RECORDS SUPPLIED –
——————

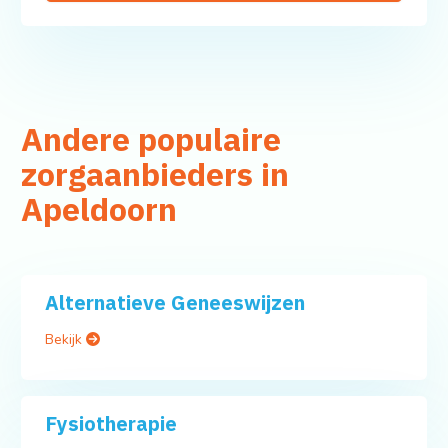
Andere populaire
zorgaanbieders in
Apeldoorn
Alternatieve Geneeswijzen
Bekijk
Fysiotherapie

——————

EXERCISE DETAILS –
In your copy of the records above, include every line exactly but no pictures.

EXPECTED ANSWER –
Andere populaire
zorgaanbieders in
Apeldoorn
Alternatieve Geneeswijzen
Bekijk
Fysiotherapie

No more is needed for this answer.